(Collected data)
* * * * *
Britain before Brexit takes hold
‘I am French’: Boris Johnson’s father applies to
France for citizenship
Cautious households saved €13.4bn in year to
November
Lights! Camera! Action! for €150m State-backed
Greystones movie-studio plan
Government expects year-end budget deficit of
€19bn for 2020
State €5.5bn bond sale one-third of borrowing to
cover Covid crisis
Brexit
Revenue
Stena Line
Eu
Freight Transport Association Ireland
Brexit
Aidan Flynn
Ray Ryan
* * * * *
Assignment:
Please type the entries above out again exactly.

Output:
Britain before Brexit takes hold
‘I am French’: Boris Johnson’s father applies to
France for citizenship
Cautious households saved €13.4bn in year to
November
Lights! Camera! Action! for €150m State-backed
Greystones movie-studio plan
Government expects year-end budget deficit of
€19bn for 2020
State €5.5bn bond sale one-third of borrowing to
cover Covid crisis
Brexit
Revenue
Stena Line
Eu
Freight Transport Association Ireland
Brexit
Aidan Flynn
Ray Ryan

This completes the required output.